Tips to Keep Throttling down

If you are seeing a lot of throttling responses on a large scale operation like a distcp copy, reduce the number of processes trying to work with the bucket (for distcp: reduce the number of mappers with the -m option).

If you are reading or writing lists of files, if you can randomize the list so they are not processed in a simple sorted order, you may reduce load on a specific shard of S3 data, so potentially increase throughput.

An S3 Bucket is throttled by requests coming from all simultaneous clients. Different applications and jobs may interfere with each other: consider that when troubleshooting. Partitioning data into different buckets may help isolate load here.

If you are using data encrypted with SSE-KMS, then the will also apply: these are stricter than the S3 numbers. If you believe that you are reaching these limits, you may be able to get them increased. Consult the KMS Rate Limit documentation.

S3Guard and Throttling

S3Guard uses DynamoDB for directory and file lookups; it is rate limited to the amount of (guaranteed) IO purchased for a table.

To see the allocated capacity of a bucket, the hadoop s3guard bucket-info s3a://bucket command will print out the allocated capacity.

If significant throttling events/rate is observed here, the pre-allocated IOPs can be increased with the hadoop s3guard set-capacity command, or through the AWS Console. Throttling events in S3Guard are noted in logs, and also in the S3A metrics s3guard_metadatastore_throttle_rate and s3guard_metadatastore_throttled.

If you are using DistCP for a large backup to/from a S3Guarded bucket, it is actually possible to increase the capacity for the duration of the operation.

Best Practises for Code

Here are some best practises if you are writing applications to work with S3 or any other object store through the Hadoop APIs.

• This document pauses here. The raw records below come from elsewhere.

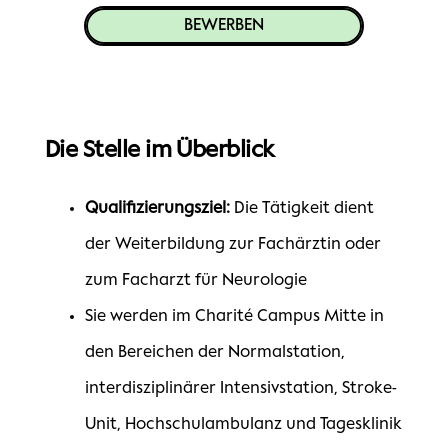
BEWERBEN
Die Stelle im Überblick
Qualifizierungsziel:
Die Tätigkeit dient
der Weiterbildung zur Fachärztin oder
zum Facharzt für Neurologie
Sie werden im Charité Campus Mitte in
den Bereichen der Normalstation,
interdisziplinärer Intensivstation, Stroke-
Unit, Hochschulambulanz und Tagesklinik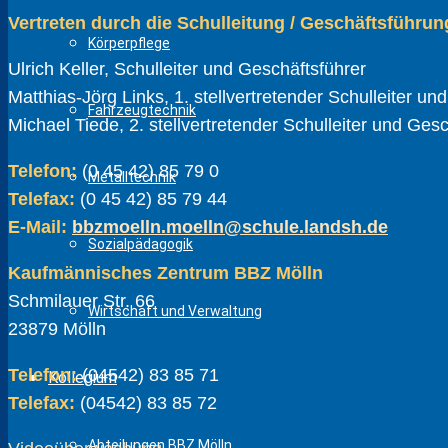
Vertreten durch die Schulleitung / Geschäftsführun
Körperpflege
Ulrich Keller, Schulleiter und Geschäftsführer
Matthias-Jörg Links, 1. stellvertretender Schulleiter un
Fahrzeugtechnik
Michael Tiede, 2. stellvertretender Schulleiter und Ges
Telefon:
(0 45 42) 85 79 0
Metalltechnik
Telefax:
(0 45 42) 85 79 44
E-Mail:
bbzmoelln.moelln@schule.landsh.de
Sozialpädagogik
Kaufmännisches Zentrum BBZ Mölln
Schmilauer Str. 66
Wirtschaft und Verwaltung
23879 Mölln
Telefon:
(04542) 83 85 71
Kollegium
Telefax:
(04542) 83 85 72
Abteilungen BBZ Mölln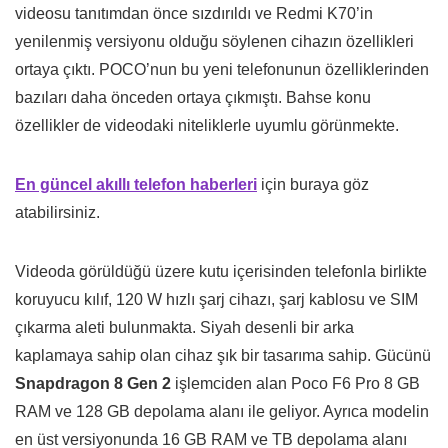
videosu tanıtımdan önce sızdırıldı ve Redmi K70’in
yenilenmiş versiyonu olduğu söylenen cihazın özellikleri
ortaya çıktı. POCO’nun bu yeni telefonunun özelliklerinden
bazıları daha önceden ortaya çıkmıştı. Bahse konu
özellikler de videodaki niteliklerle uyumlu görünmekte.
En güncel akıllı telefon haberleri
için buraya göz
atabilirsiniz.
Videoda görüldüğü üzere kutu içerisinden telefonla birlikte
koruyucu kılıf, 120 W hızlı şarj cihazı, şarj kablosu ve SIM
çıkarma aleti bulunmakta. Siyah desenli bir arka
kaplamaya sahip olan cihaz şık bir tasarıma sahip. Gücünü
Snapdragon 8 Gen 2
işlemciden alan Poco F6 Pro 8 GB
RAM ve 128 GB depolama alanı ile geliyor. Ayrıca modelin
en üst versiyonunda 16 GB RAM ve TB depolama alanı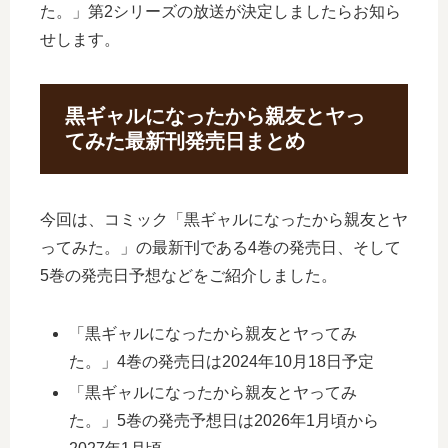
た。」第2シリーズの放送が決定しましたらお知ら
せします。
黒ギャルになったから親友とヤっ
てみた最新刊発売日まとめ
今回は、コミック「黒ギャルになったから親友とヤ
ってみた。」の最新刊である4巻の発売日、そして
5巻の発売日予想などをご紹介しました。
「黒ギャルになったから親友とヤってみ
た。」4巻の発売日は2024年10月18日予定
「黒ギャルになったから親友とヤってみ
た。」5巻の発売予想日は2026年1月頃から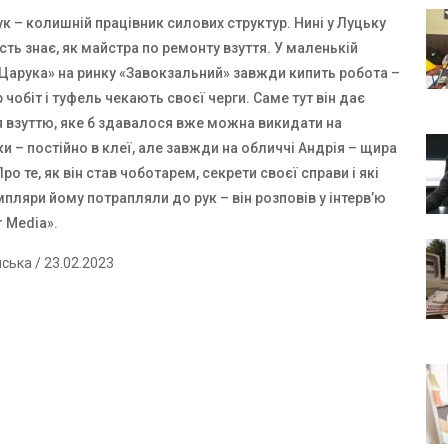
к – колишній працівник силових структур. Нині у Луцьку
сть знає, як майстра по ремонту взуття. У маленькій
 Царука» на ринку «Завокзальний» завжди кипить робота –
 чобіт і туфель чекають своєї черги. Саме тут він дає
я взуттю, яке б здавалося вже можна викидати на
ки – постійно в клеї, але завжди на обличчі Андрія – щира
ро те, як він став чоботарем, секрети своєї справи і які
мпляри йому потрапляли до рук – він розповів у інтерв’ю
r Media».
нська
/ 23.02.2023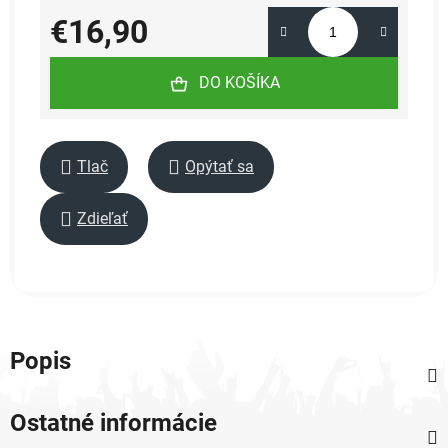
€16,90
Jednotková cena:
DO KOŠÍKA
Tlač
Opýtať sa
Zdieľať
Popis
Ostatné informácie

Use listFiles(path, recursive) over listStatus(path). The recursive listFiles() call can enumerate all dependents of a path in a single LIST call, irrespective of how deep the path is. In contrast, any directory tree-walk implemented in the client is issuing multiple HTTP requests to scan each directory, all the way down.

Cache the outcome of getFileStats(), rather than repeatedly ask for it. That includes using isFile(), isDirectory(), which are simply wrappers around getFileStatus().

Don’t immediately look for a file with a getFileStatus() or listing call after creating it, or try to read it immediately. This is where eventual consistency problems surface: the data may not yet be visible.

Rely on FileNotFoundException being raised if the source of an operation is missing, rather than implementing your own probe for the file before conditionally calling the operation.


Avoid any algorithm which uploads data into a temporary file and then uses rename() to commit it into place with a final path. On HDFS this offers a fast commit operation. With S3, Wasb and other object stores, you can write straight to the destination, knowing that the file isn’t visible until you close the write: the write itself is atomic.

The rename() operation may return false if the source is missing; this is a weakness in the API. Consider a check before calling rename, and if/when a new rename() call is made public, switch to it.

delete(path, recursive)

Keep in mind that delete(path, recursive) is a no-op if the path does not exist, so there’s no need to have a check for the path existing before you call it.

delete() is often used as a cleanup operation. With an object store this is slow, and may cause problems if the caller expects an immediate response. For example, a thread may block so long that other liveness checks start to fail. Consider spawning off an executor thread to do these background cleanup operations.